Sans remonter au refus, juste avant-guerre, d’accorder le droit de vote aux femmes, le Sénat s’est opposé, en 1990, à un projet donnant aux citoyens le droit de saisir le Conseil constitutionnel par voie d’exception pour qu’il se prononce sur la constitutionnalité d’une loi en vigueur, réforme finalement adoptée en 2008, qui représente, de l’avis de tous, une avancée démocratique majeure et une source d’amélioration de la qualité du droit. De même, en opposition aux Présidents de la République qui ont porté cette réforme, le refus du Sénat n’a pas permis, dans les années récentes, de donner le droit de vote aux élections locales aux étrangers installés en France depuis 5 ans (les ressortissants européens en disposent même dès qu’ils sont installés), ce qui aurait encouragé l’intégration ; ni non plus de réformer, pour donner davantage d’indépendance au Parquet, la composition et les compétences du Conseil supérieur de la magistrature (qui donnerait désormais un avis conforme sur les nominations et assurerait les procédures disciplinaires) ; ni non plus de modifier le statut pénal du chef de l’Etat ; ni non plus de modifier la composition du Conseil constitutionnel en prévoyant que les anciens présidents de la République n’y siègent plus, ce qui mettrait fin à une anomalie très choquante. Le Sénat n’a pas réussi à empêcher le vote des lois limitant le cumul des mandats mais il a fait campagne des années contre le projet. Quand il ne peut empêcher, il infléchit ou retarde : lors de la session parlementaire 2016-2017, il s’est opposé à presque un tiers des textes sur lesquels, après navette, l’Assemblée nationale a dû imposer le dernier mot. Le Vice-Président du Conseil d’Etat, attaché pourtant au double regard dans l’élaboration de la loi que permettent les navettes, s’inquiète alors de « la vertigineuse augmentation des amendements déposés[2] », citant pour une session parlementaire, le chiffre de 8 345 amendements déposés en séance et 3 511 en commission. Enfin, que le Président du Sénat refuse, dans une affaire récente de détournement de fonds publics, l’intervention de la police judiciaire à l’intérieur du Sénat et que les finances et l’organisation de l’institution échappent au contrôle de la Cour des comptes ne sont pas le signe d’un sens aigu de l’égalité républicaine entre citoyens, élus ou pas.

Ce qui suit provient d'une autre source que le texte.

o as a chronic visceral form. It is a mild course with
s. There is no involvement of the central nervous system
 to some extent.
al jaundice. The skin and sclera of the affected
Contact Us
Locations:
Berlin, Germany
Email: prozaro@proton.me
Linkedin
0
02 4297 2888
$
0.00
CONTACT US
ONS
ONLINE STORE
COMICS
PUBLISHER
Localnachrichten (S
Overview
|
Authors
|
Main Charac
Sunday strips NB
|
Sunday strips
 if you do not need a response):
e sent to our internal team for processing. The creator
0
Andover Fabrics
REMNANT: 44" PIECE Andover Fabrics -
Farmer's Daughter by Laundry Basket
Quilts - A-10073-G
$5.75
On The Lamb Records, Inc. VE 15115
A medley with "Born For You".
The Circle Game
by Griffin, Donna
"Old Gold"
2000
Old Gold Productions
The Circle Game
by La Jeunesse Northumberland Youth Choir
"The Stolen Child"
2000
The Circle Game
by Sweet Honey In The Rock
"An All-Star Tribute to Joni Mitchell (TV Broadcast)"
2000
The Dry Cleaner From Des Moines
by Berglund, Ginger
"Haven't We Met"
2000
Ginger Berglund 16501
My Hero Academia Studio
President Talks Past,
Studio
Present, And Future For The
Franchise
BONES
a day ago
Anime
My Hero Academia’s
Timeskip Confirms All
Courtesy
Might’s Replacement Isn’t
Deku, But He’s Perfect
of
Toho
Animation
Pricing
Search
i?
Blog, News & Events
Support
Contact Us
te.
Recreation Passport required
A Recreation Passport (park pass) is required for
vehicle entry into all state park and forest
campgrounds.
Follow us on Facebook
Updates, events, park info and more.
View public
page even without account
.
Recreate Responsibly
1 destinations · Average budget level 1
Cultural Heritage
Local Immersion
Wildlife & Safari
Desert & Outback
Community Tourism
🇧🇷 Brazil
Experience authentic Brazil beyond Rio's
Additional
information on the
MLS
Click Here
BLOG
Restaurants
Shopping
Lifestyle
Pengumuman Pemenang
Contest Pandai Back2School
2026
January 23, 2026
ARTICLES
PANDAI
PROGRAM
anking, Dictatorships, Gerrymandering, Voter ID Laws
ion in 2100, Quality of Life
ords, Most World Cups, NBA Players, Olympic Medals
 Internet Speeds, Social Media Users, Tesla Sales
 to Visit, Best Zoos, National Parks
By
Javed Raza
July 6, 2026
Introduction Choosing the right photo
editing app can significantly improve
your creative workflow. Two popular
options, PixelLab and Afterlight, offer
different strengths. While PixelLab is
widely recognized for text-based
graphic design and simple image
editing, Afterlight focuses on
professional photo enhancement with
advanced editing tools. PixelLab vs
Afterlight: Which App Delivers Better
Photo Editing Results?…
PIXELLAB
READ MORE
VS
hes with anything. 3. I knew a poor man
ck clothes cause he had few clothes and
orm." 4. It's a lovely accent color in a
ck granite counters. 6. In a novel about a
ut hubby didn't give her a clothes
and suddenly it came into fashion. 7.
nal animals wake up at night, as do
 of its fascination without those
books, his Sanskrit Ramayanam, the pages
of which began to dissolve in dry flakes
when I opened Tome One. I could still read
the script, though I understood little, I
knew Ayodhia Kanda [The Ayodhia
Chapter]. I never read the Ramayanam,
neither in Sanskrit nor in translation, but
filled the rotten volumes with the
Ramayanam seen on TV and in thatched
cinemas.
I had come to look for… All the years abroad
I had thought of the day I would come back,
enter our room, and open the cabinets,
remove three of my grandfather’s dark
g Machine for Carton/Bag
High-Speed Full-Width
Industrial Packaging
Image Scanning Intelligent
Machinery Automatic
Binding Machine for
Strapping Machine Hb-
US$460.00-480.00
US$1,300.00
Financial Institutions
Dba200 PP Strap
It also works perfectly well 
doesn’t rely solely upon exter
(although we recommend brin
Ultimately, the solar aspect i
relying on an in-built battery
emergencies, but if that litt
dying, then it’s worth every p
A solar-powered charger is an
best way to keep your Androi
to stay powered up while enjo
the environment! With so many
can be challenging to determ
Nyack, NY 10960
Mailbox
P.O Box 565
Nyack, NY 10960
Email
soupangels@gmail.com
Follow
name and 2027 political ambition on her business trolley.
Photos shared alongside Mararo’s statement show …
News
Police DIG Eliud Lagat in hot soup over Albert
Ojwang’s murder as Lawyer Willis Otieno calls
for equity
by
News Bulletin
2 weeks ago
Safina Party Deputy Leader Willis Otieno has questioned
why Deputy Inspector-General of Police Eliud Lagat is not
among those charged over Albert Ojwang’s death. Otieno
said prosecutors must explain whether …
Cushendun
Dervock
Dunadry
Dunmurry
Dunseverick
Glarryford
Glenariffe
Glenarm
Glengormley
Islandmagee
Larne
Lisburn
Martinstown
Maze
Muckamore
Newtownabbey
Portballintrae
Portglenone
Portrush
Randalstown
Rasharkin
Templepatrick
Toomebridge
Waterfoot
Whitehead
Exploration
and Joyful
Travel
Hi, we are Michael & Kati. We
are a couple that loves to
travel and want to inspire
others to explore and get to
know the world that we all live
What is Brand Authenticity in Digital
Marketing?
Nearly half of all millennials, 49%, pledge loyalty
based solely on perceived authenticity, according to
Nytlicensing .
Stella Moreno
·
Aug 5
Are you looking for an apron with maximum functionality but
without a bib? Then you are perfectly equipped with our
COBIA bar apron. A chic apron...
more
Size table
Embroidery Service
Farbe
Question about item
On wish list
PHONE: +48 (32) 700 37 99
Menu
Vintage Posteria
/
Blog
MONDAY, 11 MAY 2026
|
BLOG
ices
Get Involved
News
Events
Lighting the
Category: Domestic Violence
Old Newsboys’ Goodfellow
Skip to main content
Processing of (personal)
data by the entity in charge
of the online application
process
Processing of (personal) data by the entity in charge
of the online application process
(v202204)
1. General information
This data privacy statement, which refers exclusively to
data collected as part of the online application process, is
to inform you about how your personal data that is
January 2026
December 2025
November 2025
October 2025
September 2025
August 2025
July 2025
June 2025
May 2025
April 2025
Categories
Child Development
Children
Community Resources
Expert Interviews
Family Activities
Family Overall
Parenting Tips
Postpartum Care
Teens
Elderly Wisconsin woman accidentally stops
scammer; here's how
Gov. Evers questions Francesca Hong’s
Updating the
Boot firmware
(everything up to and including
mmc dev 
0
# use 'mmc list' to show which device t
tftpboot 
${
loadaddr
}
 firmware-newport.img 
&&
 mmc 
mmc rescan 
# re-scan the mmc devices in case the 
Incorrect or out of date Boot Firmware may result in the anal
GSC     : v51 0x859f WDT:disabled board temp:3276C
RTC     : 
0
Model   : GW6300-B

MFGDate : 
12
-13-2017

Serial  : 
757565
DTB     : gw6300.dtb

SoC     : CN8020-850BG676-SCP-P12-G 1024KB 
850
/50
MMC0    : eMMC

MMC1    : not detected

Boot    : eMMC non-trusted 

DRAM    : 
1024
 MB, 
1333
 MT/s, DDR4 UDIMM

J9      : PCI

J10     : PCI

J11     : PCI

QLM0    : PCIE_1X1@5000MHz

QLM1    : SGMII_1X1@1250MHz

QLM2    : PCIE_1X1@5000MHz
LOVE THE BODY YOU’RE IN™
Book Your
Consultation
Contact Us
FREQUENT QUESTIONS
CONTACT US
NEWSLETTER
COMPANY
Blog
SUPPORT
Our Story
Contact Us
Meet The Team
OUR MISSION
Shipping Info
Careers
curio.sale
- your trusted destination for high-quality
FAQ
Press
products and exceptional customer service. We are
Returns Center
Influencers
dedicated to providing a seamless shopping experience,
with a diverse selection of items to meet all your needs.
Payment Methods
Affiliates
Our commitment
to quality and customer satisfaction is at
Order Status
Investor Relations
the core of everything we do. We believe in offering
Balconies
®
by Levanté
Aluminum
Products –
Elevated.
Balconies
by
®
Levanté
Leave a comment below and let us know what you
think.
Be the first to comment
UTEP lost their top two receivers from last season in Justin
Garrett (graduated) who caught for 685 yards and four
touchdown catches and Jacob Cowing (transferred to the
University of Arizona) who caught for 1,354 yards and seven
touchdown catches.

Il est difficile alors d’accorder du crédit à la présentation traditionnelle d’une chambre « modératrice », qui tempère simplement les ardeurs de l’Assemblée nationale et veille à une meilleure rédaction de la loi. Dans les faits, le Sénat se comporte en contre-pouvoir alors qu’il n’a pas la légitimité nécessaire et les déclarations de son président à la suite des récentes élections (il va falloir compter avec nous) le montrent.

Aujourd’hui, sont en péril une part des projets de réforme constitutionnelle cités supra, qui figurent dans le programme du Président élu (réforme du Conseil de la magistrature et réforme de la composition du Conseil Constitutionnel). Les nouveaux projets le sont aussi, comme la suppression de la Cour de justice de la République, qui s’est déshonorée à plusieurs reprises, face notamment aux cas de Charles Pasqua et de Christine Lagarde, au profit d’une juridiction de droit commun, l’interdiction faite aux Ministres d’exercer une fonction exécutive locale et la limitation à trois mandats successifs des sénateurs, députés et exécutifs de grandes collectivités. Le paradoxe est que, si l’on met à part cette dernière réforme, davantage contestée, les réformes envisagées sont consensuelles et reconnues comme utiles pour rétablir la confiance des citoyens dans la vie publique.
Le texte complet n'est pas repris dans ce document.